Postado em 28/04/2011
Para os apaixonados por cinema, assistir a um filme é uma experiência única: entrar na sala de exibição, no escurinho do cinema, e se envolver com aquela história é como que sair da vida cotidiana para entrar numa outra atmosfera, numa outra realidade, num universo paralelo. Não à toa, muitos psicanalistas e estudiosos comparam a experiência do cinema com um sonho. E, sinceramente, pelo brilho nos olhos que me dá quando assisto a um bom filme, arrisco afirmar que sim, para mim cinema é sonho.
E imersos nesse sonho, entramos na história: uma história que pode ser contada de diversas formas, que pode nos levar a outros mundos, outros tempos, fazendo com que encontremos outros pontos de vista, nos despertando amores, rancores, revolta, medo, causando choro, fazendo rir... Tudo isso pode acontecer naquele espaço, na salinha, nas aproximadamente duas horas em que nos entregamos a essas outras experiências, em que vivemos esse sonho.

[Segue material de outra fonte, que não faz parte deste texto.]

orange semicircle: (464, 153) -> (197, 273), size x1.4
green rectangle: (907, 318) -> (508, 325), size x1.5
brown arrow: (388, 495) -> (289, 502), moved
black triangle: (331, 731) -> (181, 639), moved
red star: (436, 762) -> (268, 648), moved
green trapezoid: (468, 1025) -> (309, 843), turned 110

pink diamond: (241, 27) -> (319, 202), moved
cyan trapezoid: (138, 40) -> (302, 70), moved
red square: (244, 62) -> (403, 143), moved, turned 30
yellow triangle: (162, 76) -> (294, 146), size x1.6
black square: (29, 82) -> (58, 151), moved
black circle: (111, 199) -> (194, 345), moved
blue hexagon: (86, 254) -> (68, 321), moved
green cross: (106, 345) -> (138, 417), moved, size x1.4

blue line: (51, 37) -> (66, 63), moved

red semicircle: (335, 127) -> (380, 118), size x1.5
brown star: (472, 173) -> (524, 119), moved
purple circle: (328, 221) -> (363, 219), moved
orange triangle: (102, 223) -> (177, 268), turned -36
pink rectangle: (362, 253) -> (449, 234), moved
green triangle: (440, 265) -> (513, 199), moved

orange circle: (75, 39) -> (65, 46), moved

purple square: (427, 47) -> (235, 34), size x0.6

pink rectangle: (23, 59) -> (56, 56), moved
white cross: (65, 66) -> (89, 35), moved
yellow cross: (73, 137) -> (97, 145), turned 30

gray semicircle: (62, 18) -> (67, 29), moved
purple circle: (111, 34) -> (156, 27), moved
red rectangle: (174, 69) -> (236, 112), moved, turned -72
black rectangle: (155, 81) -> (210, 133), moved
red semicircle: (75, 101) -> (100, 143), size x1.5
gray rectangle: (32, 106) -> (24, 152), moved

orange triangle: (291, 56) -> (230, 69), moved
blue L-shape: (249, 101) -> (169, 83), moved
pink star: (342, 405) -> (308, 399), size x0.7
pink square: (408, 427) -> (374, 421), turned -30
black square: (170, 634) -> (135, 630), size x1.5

Então, quando as luzes se apagam, nessa imersão que o cinema proporciona, entramos numa história que foi construída, preparada, elaborada e produzida para nos envolver e que, para se tornar um filme, precisou do trabalho de várias pessoas: diretor, diretor de arte, montador, figurinista, diretor de fotografia, cenógrafo, elenco, motorista, cozinheira, eletricista... Mas e a história, a narrativa? Como uma história começa a se tornar um filme? Pelo roteiro.
Um roteiro é uma história que quer ser um filme e lembro agora da experiência que atualmente acontece no Sesc São Carlos, no projeto chamado O roteiro que queria ser filme, e que busca encontrar roteiros de curtas-metragens de grandes diretores não filmados para ser desenvolvidos e elaborados, ficando prontos para se tornar filmes.
Se um roteiro é uma história que quer virar um filme, o roteirista então é o profissional que, a partir de ideias abstratas, literárias, vai fazer uma primeira versão dessas ideias traduzidas em imagens. O cineasta Pier Paolo Pasolini entendia o cinema como a língua escrita da realidade ? e é essa língua que o roteirista vai falar, através da criação do roteiro.
Mas fazer um roteiro não é algo simples, mas sim um árduo processo que envolve muito trabalho, pesquisa, elaboração, reescrita... Não basta uma boa ideia, ela precisa ser preparada para se tornar um filme. O desenvolvimento do roteiro é um processo muito importante para que ele se torne um filme, e envolve diversas etapas. Um exemplo do quão elaborado é o trabalho do roteirista pode ser visto no Laboratório Novas Histórias, que acontecerá no próximo mês.
Nas últimas décadas, principalmente a partir da retomada do cinema brasileiro, percebemos uma profissionalização cada vez maior do campo do cinema, com uma valorização do trabalho de roteiristas, muitos deles vindos da literatura e de outras linguagens artísticas. Um cinema brasileiro que dialoga, e muito, com nossa literatura contemporânea, com outras artes, e que já tem sua marca. Marçal Aquino, Bráulio Mantovani, Anna Muylaert, Andre Klotzel, Jorge Furtado, José Roberto Torero, Marcelo Gomes, Karim Aïnouz... A lista é extensa, felizmente.
Temos roteiros adaptados de obras literárias, de quadrinhos, inspirados em músicas, em outros filmes, nas artes visuais. Em alguns casos, o roteiro foi essencial para o sucesso do filme, como nas adaptações de Cidade de Deus (Fernando Meirelles, roteiro de Bráulio Mantovani) e O Invasor (Beto Brant, roteiro dele, Marçal Aquino e Renata Ciasca). E há ainda filmes em que o roteiro vai sendo construído junto com a filmagem, como nos documentários de Eduardo Coutinho, por exemplo.
É claro que, para um bom filme, não é preciso apenas um bom roteiro. Um bom filme reúne um bom roteiro, um bom diretor, um bom produtor, uma boa equipe, um bom fotógrafo, um bom diretor de arte, um bom distribuidor... Os donos da história são muitos, mas, sem a história, todo esse processo não pode começar. Para entrar nesse sonho, o primeiro passo é o roteiro.